Gli Stati Uniti hanno imposto nuove sanzioni su sei persone e tre aziende accusate di aver finanziato con milioni di dollari il Corpo delle guardie della rivoluzione islamica. La stessa Banca centrale iraniana è sospettata di aver aiutato i pasdaran ad accedere a dollari americani (BBC). Nel frattempo c’è il rischio di un’escalation del conflitto in Medio Oriente: dopo il lancio di missili tra Iran e Israele, i due Paesi sono stati invitati a fare un passo indietro, sia dal Segretario generale dell’Onu Antonio Gutierres che dall’Alto rappresentante dell’Unione per gli affari esteri Federica Mogherini. La paura è che s’inneschi una spirale di guerra che possa interessare anche altre nazioni (The Guardian).

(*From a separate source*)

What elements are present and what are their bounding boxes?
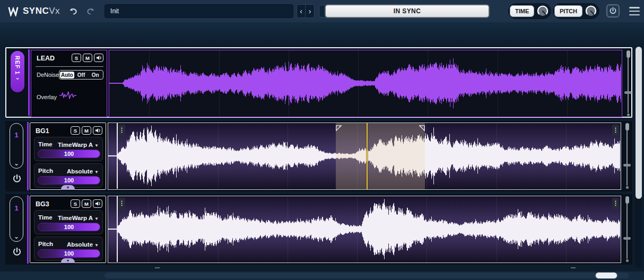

Nei confronti dell’Europa c’è oggi un richiamo da parte del New York Times, secondo cui il vecchio Continente dovrebbe smettere di essere “lo zerbino di Trump”. L’articolo è firmato da Steven Simon e Jonathan Stevenson, due esperti diplomatici molto autorevoli che hanno avuto ruoli chiave sul Medio Oriente nel Consiglio di sicurezza nazionale Usa all’epoca di Obama e che hanno contribuito in prima persona all’accordo sul nucleare iraniano appena affossato dal presidente. Secondo i due editorialisti i leader europei devono piantarla con l’inutile «verbosità» con cui provano invano a far ragionare il presidente americano. Lo scontro frontale tra alleati è ai loro occhi necessario e inevitabile: perché solo se vedrà l’Europa non cedere agli Usa, l’Iran manterrà in vita l’accordo e non riprenderà la corsa alla bomba atomica. I due studiosi ricordano il precedente della guerra in Vietnam, profondamente osteggiata ma non evitata dagli europei. Stavolta è diverso, avvertono: stavolta l’Europa è parte in causa, firmataria del trattato e con un interesse vitale alla stabilità in Medio Oriente. Queste le conclusioni: “Se non finisce la politica estera da zerbino dell’Unione europea, potremo tranquillamente parlare di 28 colonie governate dall’altra parte dell’oceano”.